Eben noch im heimischen Schlafzimmer, jetzt schon bei David Letterman auf der Showbühne. In den vergangenen zehn Jahren hat sich Sam Beam alias Iron & Wine vom Lofi-Helden zum Indieliebling gemausert. Jetzt erscheint sein neues Album „Ghost On Ghost“. Darauf fröhnt er seiner Leidenschaft für Background-Chöre und Gute-Laune-Popnummern.

Wenn aus Sam Beam ein Prediger geworden wäre, hätte das vermutlich niemanden gewundert. Immerhin ist er in einer sehr religiösen Familie im sogenannten Bible Belt aufgewachsen. Und mit seinem eindrucksvollen Bart könnte er locker als einer der zwölf Apostel durchgehen. Zum Glück hat er sich aber für eine weltliche Karriere entschieden, zunächst als Professor für Film an der Universität von Miami. 2002 veröffentlichte er schließlich unter dem Namen Iron & Wine sein erstes Album. Nun bringt Iron & Wine Album Nummer fünf mit dem Titel Ghost on Ghost an den Start.

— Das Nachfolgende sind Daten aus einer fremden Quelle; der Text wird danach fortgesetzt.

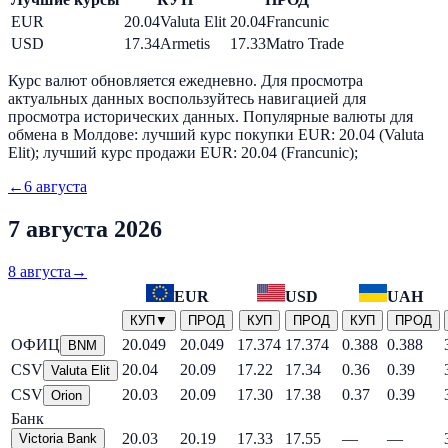
EUR
20.04
Valuta Elit
20.04
Francunic
USD
17.34
Armetis
17.33
Matro Trade
Курс валют обновляется ежедневно. Для просмотра
актуальных данных воспользуйтесь навигацией для
просмотра исторических данных.
Популярные валюты для
обмена в Молдове: лучший курс покупки EUR: 20.04 (Valuta
Elit); лучший курс продажи EUR: 20.04 (Francunic);
←
6 августа
7 августа 2026
8 августа
→
EUR
USD
UAH
КУП
▼
ПРОД
КУП
ПРОД
КУП
ПРОД
ОФИЦ
20.049
20.049
17.374
17.374
0.388
0.388
BNM
CSV
20.04
20.09
17.22
17.34
0.36
0.39
Valuta Elit
CSV
20.03
20.09
17.30
17.38
0.37
0.39
Orion
Банк
20.03
20.19
17.33
17.55
—
—
Victoria Bank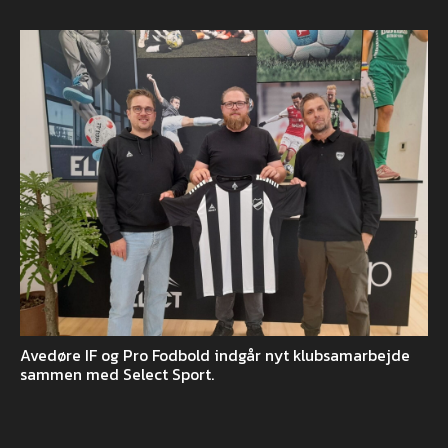
Avedøre IF og Pro Fodbold indgår nyt klubsamarbejde
sammen med Select Sport.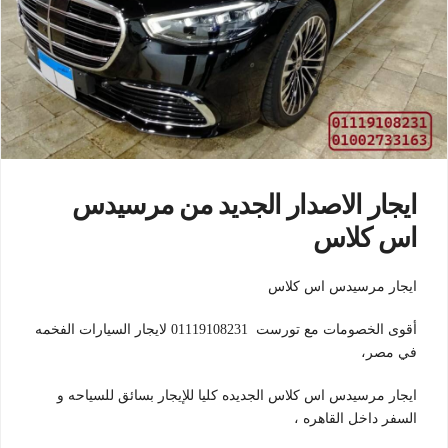
ايجار الاصدار الجديد من مرسيدس
اس كلاس
ايجار مرسيدس اس كلاس
أقوى الخصومات مع تورست 01119108231 لايجار السيارات الفخمه
في مصر،
ايجار مرسيدس اس كلاس الجديده كليا للإيجار بسائق للسياحه و
السفر داخل القاهره ،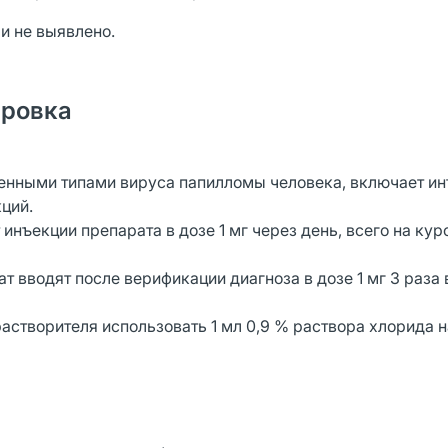
и не выявлено.
ировка
енными типами вируса папилломы человека, включает и
кций.
нъекции препарата в дозе 1 мг через день, всего на кур
 вводят после верификации диагноза в дозе 1 мг 3 раза 
астворителя использовать 1 мл 0,9 % раствора хлорида н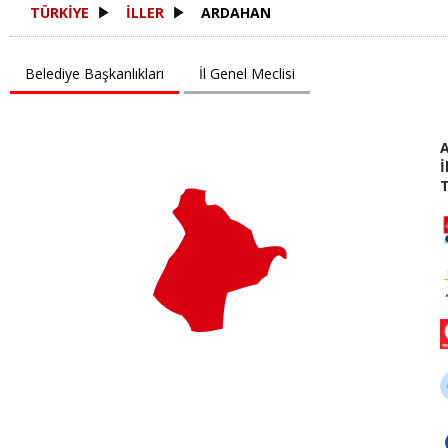
TÜRKİYE
İLLER
ARDAHAN
Belediye Başkanlıkları
İl Genel Meclisi
İ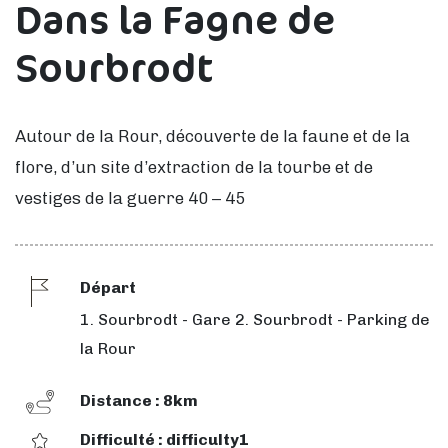
Dans la Fagne de
Sourbrodt
Autour de la Rour, découverte de la faune et de la
flore, d’un site d’extraction de la tourbe et de
vestiges de la guerre 40 – 45
Départ
1. Sourbrodt - Gare 2. Sourbrodt - Parking de
la Rour
Distance : 8km
Difficulté : difficulty1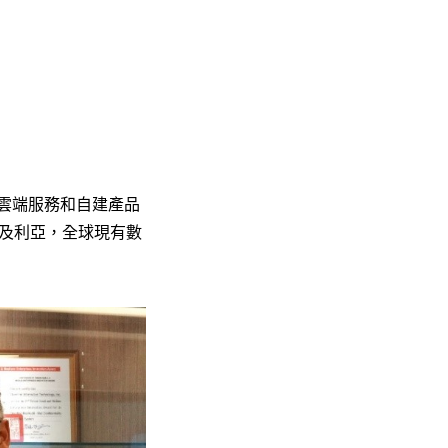
關的雲端服務和自建產品
及利亞，全球現有數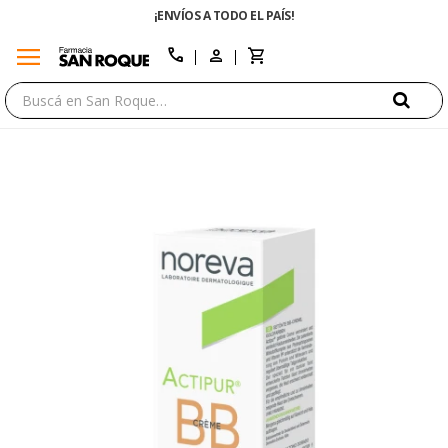
¡ENVÍOS A TODO EL PAÍS!
menu
close
call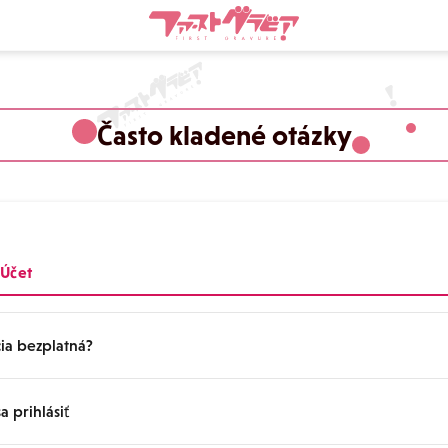
Často kladené otázky
 Účet
cia bezplatná?
 prihlásiť
je bezplatná. Zaregistrovať sa môže každý, kto má e-mailovú adresu. Re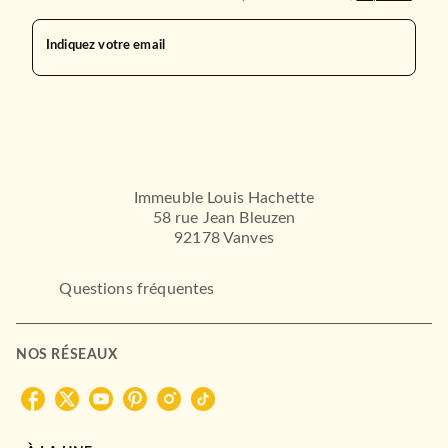
Indiquez votre email
Immeuble Louis Hachette
58 rue Jean Bleuzen
92178 Vanves
Questions fréquentes
NOS RÉSEAUX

Der Albumtitel entstammt einer Zeile aus dem Song Grace for Saints and Ramblers, einer flotten Upbeat-Nummer. Darin lässt der Sänger Details einer Jugend im Süden der USA an des Hörers inneren Auge vorbei ziehen. Es gibt übereinandergestapelte Autowracks, endlose Kornfelder und heimliches Knutschen in der Hinterhofsackgasse. Dazu erklingen eine groovige Orgel, liebliche Streicher und lässige Handklatscher. Es mag sich ein bisschen nach grauenhaften Privatradio-Morningshows anhören, aber der Song macht gute Laune. Und steht damit repräsentativ für das gesamte Album. Sam Beam hatte ja schon bei seiner letzten Platte mehr Dur als Moll gespielt. Und er nimmt natürlich auch längst nicht mehr mit Vierspur-Rekorder im eigenen Schlafzimmer auf.

Für Ghost on Ghost hat sich Beam wieder mit Brian Deck zusammengetan, mit dem er schon in der Vergangenheit häufig gearbeitet hat. Darüber hinaus hat er eine Reihe hochkarätiger Jazzmusiker um sich gescharrt. Die durften sich dann an seinen opulenten Jazz-Pop-Arrangements austoben.

Ghost on Ghost ist voller Blech- und Holzbläser, anschwellender Streicher und Backing Vocals. Der Song Lover’s Revolution verbindet Jazz, Funk und Rock und ist somit fast schon Jazzfusion. Das Stück The Desert Babbler ist eine Easy Listening-Version von Southern Gospel mit jeder Menge uuuuhs und aaaahs.

Nach den letzten zwei Iron & Wine Platten The Shepherd’s Dog und Kiss each other clean kommt die neuerliche Stiländerung kaum überraschend. Sam Beam selbst betont in Interviews gerne, dass er auf keinen Fall immer wieder die gleiche Platte aufnehmen will. Auf dem neuen Album klingt er entspannt und zufrieden und es macht Freude, ihm beim Zufriendensein zuzuhören. Mit Ghost on Ghost liefert Iron & Wine den passenden Soundtrack zum jetzt endlich beginnenden Frühling.